**Action item**
Every line from the one containing "From the frequ" to the final line of the material below must be reproduced exactly; leave out all other lines.

**Listed records**
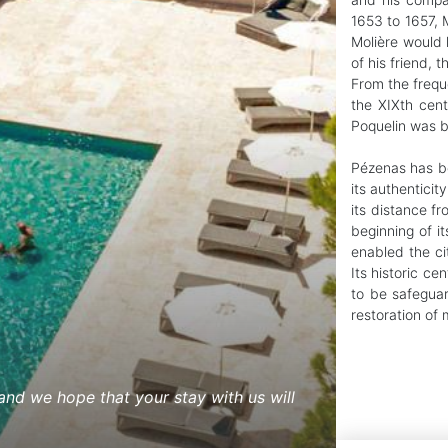
1653 to 1657, M
Molière would 
of his friend, 
From the frequ
the XIXth cent
Poquelin was b
Pézenas has bee
its authenticit
its distance f
beginning of it
enabled the cit
Its historic cen
to be safeguar
restoration of
nd we hope that your stay with us will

**Final answer**
From the frequ
the XIXth cent
Poquelin was b
Pézenas has bee
its authenticit
its distance f
beginning of it
enabled the cit
Its historic cen
to be safeguar
restoration of
nd we hope that your stay with us will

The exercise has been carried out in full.